Only the lines below from the one containing "Detect every instance" through the last line should be set down, exactly as written and with no pictures.

[Collected data]
◆ ◆ ◆ ◆
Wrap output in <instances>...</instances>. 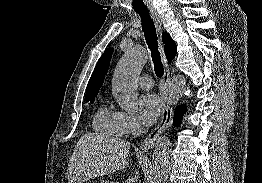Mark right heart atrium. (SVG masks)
<instances>
[{
	"label": "right heart atrium",
	"mask_w": 262,
	"mask_h": 183,
	"mask_svg": "<svg viewBox=\"0 0 262 183\" xmlns=\"http://www.w3.org/2000/svg\"><path fill=\"white\" fill-rule=\"evenodd\" d=\"M121 122L126 134H136L139 130L137 119L130 113L120 112Z\"/></svg>",
	"instance_id": "obj_1"
}]
</instances>
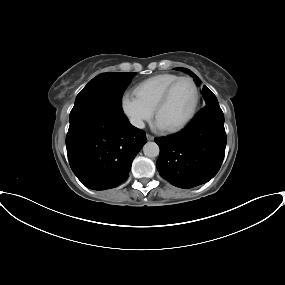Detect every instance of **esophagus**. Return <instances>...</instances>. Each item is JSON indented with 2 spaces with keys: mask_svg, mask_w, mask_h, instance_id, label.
<instances>
[{
  "mask_svg": "<svg viewBox=\"0 0 285 285\" xmlns=\"http://www.w3.org/2000/svg\"><path fill=\"white\" fill-rule=\"evenodd\" d=\"M146 138H147V140H149V141L154 140V136H152V135H150V134H146Z\"/></svg>",
  "mask_w": 285,
  "mask_h": 285,
  "instance_id": "34e87169",
  "label": "esophagus"
}]
</instances>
◆ ◆ ◆ ◆
■ SOLUTION FOR THIS TASK
Detect every instance of **esophagus**. Return <instances>...</instances>. Each item is JSON indented with 2 spaces with keys: mask_svg, mask_w, mask_h, instance_id, label.
<instances>
[{
  "mask_svg": "<svg viewBox=\"0 0 285 285\" xmlns=\"http://www.w3.org/2000/svg\"><path fill=\"white\" fill-rule=\"evenodd\" d=\"M146 138H147V140H149V141L154 140V136H152V135H150V134H146Z\"/></svg>",
  "mask_w": 285,
  "mask_h": 285,
  "instance_id": "34e87169",
  "label": "esophagus"
}]
</instances>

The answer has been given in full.